We have recently seen several projections about the adoption of electric vehicles from different companies and research groups, like Morgan Stanley, Bloomberg, and even OPEC. Most of them predict that about half of new vehicle production will be electric at some point between 2035 and 2040.

Now Tesla CEO Elon Musk jumps in with his own prediction, which is unsurprisingly much more aggressive.

At the National Governors Association today, Musk said that he expects “more than half of new vehicles” will be electric in the US within the next 10 years or roughly 10 to 15 years ahead of most predictions. He said:

“I think things are going to grow exponentially. There’s a big difference between 5 and 10 years. My guess is probably in 10 years more than half of new vehicle production is electric in the United States.”

We gave a similar prediction back in May when Morgan Stanley projected that electric vehicle sales will surpass gas-powered cars by 2040. We suggested that due to rapidly falling battery costs, there will be a point between 2020 and 2025 when all-electric powertrains reach cost parity with internal combustion engines before accounting for the cost of operation (gas and maintenance savings).

At that point, there will be virtually no reason for buyers to want gas-powered cars over battery-powered cars and automakers will divert all their investments to electric vehicles.

Musk specifically referred to new vehicles coming to market in the US – stating that it will take a few more years until all production is electric and then a few more to replace the existing fleet.

Interestingly, Tesla’s CEO added that it will likely happen even sooner in China, where they have been more aggressive with their regulations. He even referenced the fact that virtually all automakers (except for Tesla) are asking the Chinese government to slow down their electric car mandate.

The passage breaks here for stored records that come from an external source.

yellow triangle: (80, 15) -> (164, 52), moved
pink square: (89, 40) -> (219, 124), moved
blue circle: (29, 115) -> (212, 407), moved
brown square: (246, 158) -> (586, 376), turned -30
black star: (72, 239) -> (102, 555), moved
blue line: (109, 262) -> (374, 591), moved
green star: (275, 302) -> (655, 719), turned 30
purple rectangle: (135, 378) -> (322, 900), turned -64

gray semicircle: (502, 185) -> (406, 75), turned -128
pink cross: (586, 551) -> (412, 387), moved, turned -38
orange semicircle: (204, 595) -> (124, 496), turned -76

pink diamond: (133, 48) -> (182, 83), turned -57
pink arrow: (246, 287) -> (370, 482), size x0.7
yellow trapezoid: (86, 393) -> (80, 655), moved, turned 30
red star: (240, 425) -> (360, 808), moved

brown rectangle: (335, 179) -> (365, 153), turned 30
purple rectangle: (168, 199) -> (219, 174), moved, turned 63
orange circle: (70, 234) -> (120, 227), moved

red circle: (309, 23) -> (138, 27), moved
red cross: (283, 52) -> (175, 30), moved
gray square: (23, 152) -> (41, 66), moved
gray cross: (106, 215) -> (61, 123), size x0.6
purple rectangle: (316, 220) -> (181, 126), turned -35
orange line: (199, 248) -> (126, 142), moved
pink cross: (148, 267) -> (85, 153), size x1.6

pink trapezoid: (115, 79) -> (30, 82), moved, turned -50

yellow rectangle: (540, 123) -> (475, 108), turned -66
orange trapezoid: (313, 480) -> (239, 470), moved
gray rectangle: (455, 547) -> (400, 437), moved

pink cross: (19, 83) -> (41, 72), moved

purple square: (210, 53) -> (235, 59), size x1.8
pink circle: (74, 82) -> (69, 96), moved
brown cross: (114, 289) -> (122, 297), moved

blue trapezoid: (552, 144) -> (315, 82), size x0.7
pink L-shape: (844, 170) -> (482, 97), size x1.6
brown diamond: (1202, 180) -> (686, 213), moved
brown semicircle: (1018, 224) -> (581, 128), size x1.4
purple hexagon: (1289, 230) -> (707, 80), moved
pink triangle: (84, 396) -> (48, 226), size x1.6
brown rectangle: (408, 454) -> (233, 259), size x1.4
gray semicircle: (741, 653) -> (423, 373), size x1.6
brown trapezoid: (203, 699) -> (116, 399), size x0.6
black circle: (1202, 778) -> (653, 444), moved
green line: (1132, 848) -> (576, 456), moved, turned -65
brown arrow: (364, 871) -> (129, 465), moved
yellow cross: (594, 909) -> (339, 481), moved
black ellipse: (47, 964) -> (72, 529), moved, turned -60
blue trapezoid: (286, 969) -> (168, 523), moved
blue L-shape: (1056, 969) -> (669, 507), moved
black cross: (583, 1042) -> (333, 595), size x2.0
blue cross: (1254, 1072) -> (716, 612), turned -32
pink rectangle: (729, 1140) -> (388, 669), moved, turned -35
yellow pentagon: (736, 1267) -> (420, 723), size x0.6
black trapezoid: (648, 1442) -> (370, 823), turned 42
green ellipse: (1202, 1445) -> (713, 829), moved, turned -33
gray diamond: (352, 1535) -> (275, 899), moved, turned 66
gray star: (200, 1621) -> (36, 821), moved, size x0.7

Furthermore, while he expects over 50% of new vehicles to be electric in the US within 10 years, he thinks that “almost all” new vehicles will be autonomous within the same timeframe. Add another 10 years and he thinks that all vehicles will not even feature a steering wheel anymore.

Here’s the relevant part of his talk with Nevada Governor Sandoval at the NGA meeting today:

Evidently, Tesla is trying to be ahead of the curve on both fronts. Of course, all of Tesla’s vehicles are already electric, but the company also considers all its current new vehicles to support fully self-driving.

The vehicles produced by Tesla since October 2016 are equipped with a sensor suite and onboard computer that the automaker believes will support fully autonomous driving. They are currently working on the software, which they plan to send to the fleet over-the-air at some point in the future and make all their vehicles produced since last year fully autonomous.

Most other automakers have timelines ranging from 2019 to 2025 for their first autonomous vehicles, but plans to make all vehicle production autonomous are rarer. Same goes for electric vehicle production. Most automakers are currently guiding 20 to 40% of their production to be electric on Musk’s “over than 50%” timeline.